As well, EMC has added continuous replication as a key component of its new Data Protection Suite. The VPLEX storage virtualization system and the RecoverPoint module are designed to work together to provide what the company calls a “MetroPoint” topology that enables continuous operation across dual data centers, plus remote replication to a third. With data protection extended across all three sites, EMC says it can maintain information integrity and data operations even if two of the sites go down. Even midsize organizations will be able to take advantage of the VPLEX platform, as the company has also released it as a virtual appliance.

Smaller developers are looking to leverage the demand for continuous replication, too. CodeFutures, for example, is touting a patent for its proprietary CR technology designed to ensure that database functionality and other key processing operations can be maintained even if main systems are offline. The dbShards/Replicate component of the broader dbShards platform provides improved reliability between DBMS instances that are spread across multiple data centers or clouds, and can also be used by admins to maintain continuous service if one or more databases is undergoing routine maintenance. The system resides in commodity hardware and can be used with multi-user OLTP databases, online services and SaaS applications.
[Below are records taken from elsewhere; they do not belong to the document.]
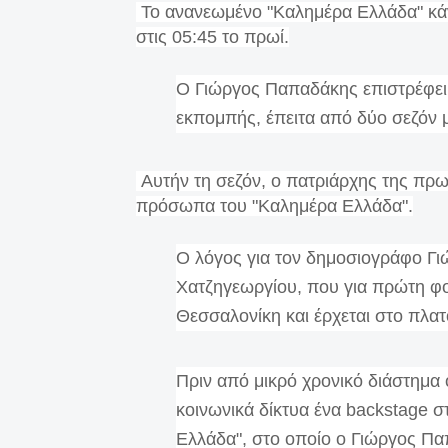
Το ανανεωμένο "Καλημέρα Ελλάδα" κάν
στις 05:45 το πρωί.
Ο Γιώργος Παπαδάκης επιστρέφει
εκπομπής, έπειτα από δύο σεζόν 
Αυτήν τη σεζόν, ο πατριάρχης της πρω
πρόσωπα του "Καλημέρα Ελλάδα".
Ο λόγος για τον δημοσιογράφο Γι
Χατζηγεωργίου, που για πρώτη φο
Θεσσαλονίκη και έρχεται στο πλα
Πριν από μικρό χρονικό διάστημα
κοινωνικά δίκτυα ένα backstage σ
Ελλάδα", στο οποίο ο Γιώργος Πα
Meanwhile, an Israeli startup called CloudEndure has released a beta version of its real-time replication system aimed at cloud-based applications. With the enterprise relying on third-party infrastructure to an increasing degree, recovery solutions need to focus not just on the loss of owned-and-operated infrastructure, but third-party resources as well. The CloudEndure platform claims to eliminate downtime by maintaining an entire application environment within multiple clouds. If one cloud should fail, CloudEndure promises a single-click restoration to bring the alternate environment online.

Continuous replication is a more complicated and costly endeavor than the scheduled processes of today, requiring substantial demand of network and other resources, even during peak data loads. Leading platforms today promise to carry out the function with as little disruption to normal operations as possible, but much of that will depend on underlying infrastructure rather than the replication platform itself.

As to its true value to the enterprise, that’s up to the CIO, who should carefully weigh the value of organizational data and the overall consequences should it be lost or unusable for an extended period of time.